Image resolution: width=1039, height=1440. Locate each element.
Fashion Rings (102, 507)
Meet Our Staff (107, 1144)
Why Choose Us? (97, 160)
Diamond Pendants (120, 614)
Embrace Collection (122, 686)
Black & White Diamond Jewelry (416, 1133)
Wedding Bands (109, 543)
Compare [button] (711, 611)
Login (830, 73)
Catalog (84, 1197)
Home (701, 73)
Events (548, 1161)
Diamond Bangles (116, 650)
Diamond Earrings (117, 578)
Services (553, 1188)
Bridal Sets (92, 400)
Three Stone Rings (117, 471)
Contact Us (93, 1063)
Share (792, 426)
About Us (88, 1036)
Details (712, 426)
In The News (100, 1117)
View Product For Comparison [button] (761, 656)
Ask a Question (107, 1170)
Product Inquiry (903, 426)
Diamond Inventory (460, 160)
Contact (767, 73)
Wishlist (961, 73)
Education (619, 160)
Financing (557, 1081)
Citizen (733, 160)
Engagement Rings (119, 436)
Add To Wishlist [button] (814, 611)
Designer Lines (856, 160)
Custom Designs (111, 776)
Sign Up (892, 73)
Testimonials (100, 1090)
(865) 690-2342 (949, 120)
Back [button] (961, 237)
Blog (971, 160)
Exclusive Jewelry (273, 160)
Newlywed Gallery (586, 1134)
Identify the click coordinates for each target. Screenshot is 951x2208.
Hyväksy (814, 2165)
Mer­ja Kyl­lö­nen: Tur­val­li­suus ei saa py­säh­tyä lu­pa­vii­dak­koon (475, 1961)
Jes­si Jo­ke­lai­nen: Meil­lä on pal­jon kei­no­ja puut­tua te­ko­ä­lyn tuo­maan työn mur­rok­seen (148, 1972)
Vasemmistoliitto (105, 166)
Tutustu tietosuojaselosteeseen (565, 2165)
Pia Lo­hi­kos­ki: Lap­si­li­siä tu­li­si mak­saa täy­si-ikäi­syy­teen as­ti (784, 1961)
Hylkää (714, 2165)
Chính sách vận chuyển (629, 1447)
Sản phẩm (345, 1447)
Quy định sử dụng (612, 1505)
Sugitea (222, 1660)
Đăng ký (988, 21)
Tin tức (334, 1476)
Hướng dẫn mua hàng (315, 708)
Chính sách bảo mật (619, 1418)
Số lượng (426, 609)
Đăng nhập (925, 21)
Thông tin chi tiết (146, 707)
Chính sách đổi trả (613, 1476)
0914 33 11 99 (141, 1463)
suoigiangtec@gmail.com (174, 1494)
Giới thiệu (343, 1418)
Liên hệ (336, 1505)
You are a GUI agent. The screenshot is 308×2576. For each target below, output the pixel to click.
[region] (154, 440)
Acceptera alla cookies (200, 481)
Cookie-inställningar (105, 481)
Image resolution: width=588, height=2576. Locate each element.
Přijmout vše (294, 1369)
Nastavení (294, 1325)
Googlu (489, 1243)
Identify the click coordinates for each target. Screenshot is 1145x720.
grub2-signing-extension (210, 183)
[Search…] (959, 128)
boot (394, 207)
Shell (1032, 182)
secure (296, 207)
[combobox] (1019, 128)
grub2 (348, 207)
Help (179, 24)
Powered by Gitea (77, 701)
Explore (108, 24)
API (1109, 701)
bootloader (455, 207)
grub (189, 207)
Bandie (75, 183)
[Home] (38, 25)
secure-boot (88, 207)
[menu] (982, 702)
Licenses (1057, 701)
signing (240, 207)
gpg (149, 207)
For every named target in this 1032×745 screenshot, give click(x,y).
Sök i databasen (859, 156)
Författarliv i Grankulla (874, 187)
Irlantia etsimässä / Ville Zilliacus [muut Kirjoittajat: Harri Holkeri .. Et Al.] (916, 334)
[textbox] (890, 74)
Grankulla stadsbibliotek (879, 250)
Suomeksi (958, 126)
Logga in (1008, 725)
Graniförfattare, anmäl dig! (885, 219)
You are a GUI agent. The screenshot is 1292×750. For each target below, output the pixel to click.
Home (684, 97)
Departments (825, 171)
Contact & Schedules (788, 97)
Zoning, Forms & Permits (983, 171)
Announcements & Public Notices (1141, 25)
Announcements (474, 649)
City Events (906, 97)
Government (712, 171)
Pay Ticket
____
- **YOUR TASK**
Each line of the listing is to be printed again, unchanged.

- **ANSWER SECTION**
Image resolution: width=1039, height=1440. Locate each element.
Fashion Rings (102, 507)
Meet Our Staff (107, 1144)
Why Choose Us? (97, 160)
Diamond Pendants (120, 614)
Embrace Collection (122, 686)
Black & White Diamond Jewelry (416, 1133)
Wedding Bands (109, 543)
Compare [button] (711, 611)
Login (830, 73)
Catalog (84, 1197)
Home (701, 73)
Events (548, 1161)
Diamond Bangles (116, 650)
Diamond Earrings (117, 578)
Services (553, 1188)
Bridal Sets (92, 400)
Three Stone Rings (117, 471)
Contact Us (93, 1063)
Share (792, 426)
About Us (88, 1036)
Details (712, 426)
In The News (100, 1117)
View Product For Comparison [button] (761, 656)
Ask a Question (107, 1170)
Product Inquiry (903, 426)
Diamond Inventory (460, 160)
Contact (767, 73)
Wishlist (961, 73)
Education (619, 160)
Financing (557, 1081)
Citizen (733, 160)
Engagement Rings (119, 436)
Add To Wishlist [button] (814, 611)
Designer Lines (856, 160)
Custom Designs (111, 776)
Sign Up (892, 73)
Testimonials (100, 1090)
(865) 690-2342 (949, 120)
Back [button] (961, 237)
Blog (971, 160)
Exclusive Jewelry (273, 160)
Newlywed Gallery (586, 1134)
Identify the click coordinates for each target. Screenshot is 951x2208.
Hyväksy (814, 2165)
Mer­ja Kyl­lö­nen: Tur­val­li­suus ei saa py­säh­tyä lu­pa­vii­dak­koon (475, 1961)
Jes­si Jo­ke­lai­nen: Meil­lä on pal­jon kei­no­ja puut­tua te­ko­ä­lyn tuo­maan työn mur­rok­seen (148, 1972)
Vasemmistoliitto (105, 166)
Tutustu tietosuojaselosteeseen (565, 2165)
Pia Lo­hi­kos­ki: Lap­si­li­siä tu­li­si mak­saa täy­si-ikäi­syy­teen as­ti (784, 1961)
Hylkää (714, 2165)
Chính sách vận chuyển (629, 1447)
Sản phẩm (345, 1447)
Quy định sử dụng (612, 1505)
Sugitea (222, 1660)
Đăng ký (988, 21)
Tin tức (334, 1476)
Hướng dẫn mua hàng (315, 708)
Chính sách bảo mật (619, 1418)
Số lượng (426, 609)
Đăng nhập (925, 21)
Thông tin chi tiết (146, 707)
Chính sách đổi trả (613, 1476)
0914 33 11 99 (141, 1463)
suoigiangtec@gmail.com (174, 1494)
Giới thiệu (343, 1418)
Liên hệ (336, 1505)
You are a GUI agent. The screenshot is 308×2576. For each target below, output the pixel to click.
[region] (154, 440)
Acceptera alla cookies (200, 481)
Cookie-inställningar (105, 481)
Image resolution: width=588, height=2576. Locate each element.
Přijmout vše (294, 1369)
Nastavení (294, 1325)
Googlu (489, 1243)
Identify the click coordinates for each target. Screenshot is 1145x720.
grub2-signing-extension (210, 183)
[Search…] (959, 128)
boot (394, 207)
Shell (1032, 182)
secure (296, 207)
[combobox] (1019, 128)
grub2 (348, 207)
Help (179, 24)
Powered by Gitea (77, 701)
Explore (108, 24)
API (1109, 701)
bootloader (455, 207)
grub (189, 207)
Bandie (75, 183)
[Home] (38, 25)
secure-boot (88, 207)
[menu] (982, 702)
Licenses (1057, 701)
signing (240, 207)
gpg (149, 207)
For every named target in this 1032×745 screenshot, give click(x,y).
Sök i databasen (859, 156)
Författarliv i Grankulla (874, 187)
Irlantia etsimässä / Ville Zilliacus [muut Kirjoittajat: Harri Holkeri .. Et Al.] (916, 334)
[textbox] (890, 74)
Grankulla stadsbibliotek (879, 250)
Suomeksi (958, 126)
Logga in (1008, 725)
Graniförfattare, anmäl dig! (885, 219)
You are a GUI agent. The screenshot is 1292×750. For each target below, output the pixel to click.
Home (684, 97)
Departments (825, 171)
Contact & Schedules (788, 97)
Zoning, Forms & Permits (983, 171)
Announcements & Public Notices (1141, 25)
Announcements (474, 649)
City Events (906, 97)
Government (712, 171)
Pay Ticket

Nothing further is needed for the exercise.